Ciclista da Axeon Hagens Berman morre aos 21 anos

(Imagem: Axeon Hagens Berman)
Ainda o mundo do ciclismo está a tentar lidar com a morte de Michele Scarponi há uma semana e é abalado por uma nova notícia trágica. Chad Young era ainda um jovem ciclista, mas apontado como de grande talento. Aos 21 anos ia demonstrando cada vez mais as suas qualidades. Mas o ciclismo tem destas coisas. Tem tanto de bonito como de repente relembra a todos a fragilidade da vida humana. Uma violenta queda tirou a vida a um jovem promissor, que deixou a Axeon Hagens Berman, - equipa dos gémeos Oliveira - em choque.

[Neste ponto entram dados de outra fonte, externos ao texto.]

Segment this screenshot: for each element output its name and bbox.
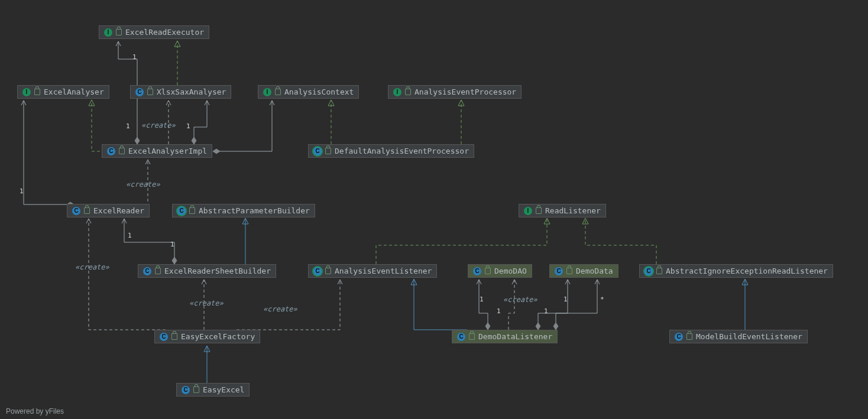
class-icon: C xyxy=(143,267,151,275)
node-analysis-event-listener[interactable]: CAnalysisEventListener xyxy=(308,264,437,278)
node-demo-dao[interactable]: CDemoDAO xyxy=(468,264,532,278)
node-label: AbstractIgnoreExceptionReadListener xyxy=(666,267,828,275)
interface-icon: I xyxy=(104,28,112,37)
node-demo-data[interactable]: CDemoData xyxy=(549,264,618,278)
node-excel-reader[interactable]: CExcelReader xyxy=(67,204,150,217)
lock-icon xyxy=(405,89,411,95)
node-analysis-event-processor[interactable]: IAnalysisEventProcessor xyxy=(388,85,522,99)
class-icon: C xyxy=(135,88,144,96)
lock-icon xyxy=(275,89,281,95)
mult-1: 1 xyxy=(497,307,501,315)
class-icon: C xyxy=(473,267,481,275)
node-label: AnalysisEventProcessor xyxy=(414,87,516,96)
node-label: ExcelAnalyser xyxy=(44,87,104,96)
uml-canvas: 1 1 1 1 1 1 1 1 1 1 * «create» «create» … xyxy=(0,0,868,419)
lock-icon xyxy=(193,386,199,393)
mult-1: 1 xyxy=(544,307,548,315)
node-label: ExcelReadExecutor xyxy=(125,28,204,37)
interface-icon: I xyxy=(393,88,401,96)
node-abstract-ignore-exception-read-listener[interactable]: CAbstractIgnoreExceptionReadListener xyxy=(639,264,833,278)
class-icon: C xyxy=(457,333,465,341)
class-icon: C xyxy=(675,333,683,341)
node-label: ExcelReaderSheetBuilder xyxy=(164,267,271,275)
lock-icon xyxy=(469,333,475,340)
node-default-analysis-event-processor[interactable]: CDefaultAnalysisEventProcessor xyxy=(308,144,474,158)
create-label: «create» xyxy=(189,299,224,307)
lock-icon xyxy=(656,268,662,274)
interface-icon: I xyxy=(22,88,31,96)
node-label: XlsxSaxAnalyser xyxy=(157,87,226,96)
interface-icon: I xyxy=(524,207,532,215)
node-excel-read-executor[interactable]: IExcelReadExecutor xyxy=(99,25,209,39)
node-label: DemoData xyxy=(576,267,613,275)
mult-star: * xyxy=(600,295,604,303)
mult-1: 1 xyxy=(128,232,132,239)
node-easy-excel[interactable]: CEasyExcel xyxy=(176,383,250,397)
node-label: EasyExcelFactory xyxy=(181,332,255,341)
mult-1: 1 xyxy=(132,53,137,61)
node-label: DemoDAO xyxy=(494,267,527,275)
create-label: «create» xyxy=(126,180,160,189)
node-label: ModelBuildEventListener xyxy=(696,332,802,341)
create-label: «create» xyxy=(141,121,176,129)
node-label: ExcelAnalyserImpl xyxy=(128,147,207,155)
node-label: DefaultAnalysisEventProcessor xyxy=(335,147,469,155)
lock-icon xyxy=(485,268,491,274)
lock-icon xyxy=(566,268,572,274)
attribution: Powered by yFiles xyxy=(6,407,64,415)
class-icon: C xyxy=(555,267,563,275)
mult-1: 1 xyxy=(563,295,568,303)
class-impl-icon: C xyxy=(177,207,186,215)
lock-icon xyxy=(34,89,40,95)
node-label: EasyExcel xyxy=(203,385,244,394)
lock-icon xyxy=(189,207,195,214)
class-icon: C xyxy=(160,333,168,341)
node-label: DemoDataListener xyxy=(478,332,552,341)
lock-icon xyxy=(325,148,331,154)
node-label: AbstractParameterBuilder xyxy=(199,206,310,215)
mult-1: 1 xyxy=(186,122,190,130)
mult-1: 1 xyxy=(170,241,174,248)
lock-icon xyxy=(147,89,153,95)
class-icon: C xyxy=(72,207,80,215)
node-xlsx-sax-analyser[interactable]: CXlsxSaxAnalyser xyxy=(130,85,231,99)
create-label: «create» xyxy=(263,305,297,313)
class-impl-icon: C xyxy=(313,147,322,155)
node-model-build-event-listener[interactable]: CModelBuildEventListener xyxy=(669,330,808,343)
node-excel-analyser-impl[interactable]: CExcelAnalyserImpl xyxy=(102,144,212,158)
lock-icon xyxy=(155,268,161,274)
lock-icon xyxy=(536,207,542,214)
mult-1: 1 xyxy=(480,295,484,303)
node-abstract-parameter-builder[interactable]: CAbstractParameterBuilder xyxy=(172,204,315,217)
lock-icon xyxy=(686,333,692,340)
mult-1: 1 xyxy=(20,187,24,195)
node-label: AnalysisContext xyxy=(284,87,354,96)
class-impl-icon: C xyxy=(313,267,322,275)
class-icon: C xyxy=(107,147,115,155)
lock-icon xyxy=(84,207,90,214)
lock-icon xyxy=(119,148,125,154)
lock-icon xyxy=(171,333,177,340)
lock-icon xyxy=(116,29,122,35)
class-impl-icon: C xyxy=(644,267,653,275)
node-label: ExcelReader xyxy=(93,206,144,215)
node-excel-reader-sheet-builder[interactable]: CExcelReaderSheetBuilder xyxy=(138,264,276,278)
node-read-listener[interactable]: IReadListener xyxy=(519,204,606,217)
class-icon: C xyxy=(182,386,190,394)
mult-1: 1 xyxy=(126,122,130,130)
node-analysis-context[interactable]: IAnalysisContext xyxy=(258,85,359,99)
node-demo-data-listener[interactable]: CDemoDataListener xyxy=(452,330,558,343)
node-excel-analyser[interactable]: IExcelAnalyser xyxy=(17,85,109,99)
node-easy-excel-factory[interactable]: CEasyExcelFactory xyxy=(154,330,260,343)
create-label: «create» xyxy=(75,263,109,271)
interface-icon: I xyxy=(263,88,271,96)
node-label: ReadListener xyxy=(545,206,601,215)
create-label: «create» xyxy=(503,295,537,304)
lock-icon xyxy=(325,268,331,274)
node-label: AnalysisEventListener xyxy=(335,267,432,275)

Chad Young caiu numa descida no Tour de Gila no último domingo. Nesse mesmo dia quis o destino que a equipa tivesse razões para celebrar, pois a difícil etapa foi ganha pelo colega Edward Anderson. Mas a festa durou pouco. Young, que caiu com um companheiro que conseguiu prosseguir a corrida, foi imediatamente assistido e não demorou muito a ser transportado de helicóptero para o hospital. Desde logo que o estado foi determinado como grave. Esta sexta-feira, a Axeon Hagens Berman publicava um comunicado que deixou todos à espera do pior. Nele escreveu que não havia perspectivas de Young recuperar. Faleceu este sábado.

"Perdemos um amigo, um colega de equipa e um membro da família. Não tenho palavras para exprimir a minha dor por esta perda. Só posso dizer que estou agradecido por tê-lo conhecido e por ter podido partilhar com ele a paixão pelo ciclismo", escreveu no site da equipa o director Axel Merckx.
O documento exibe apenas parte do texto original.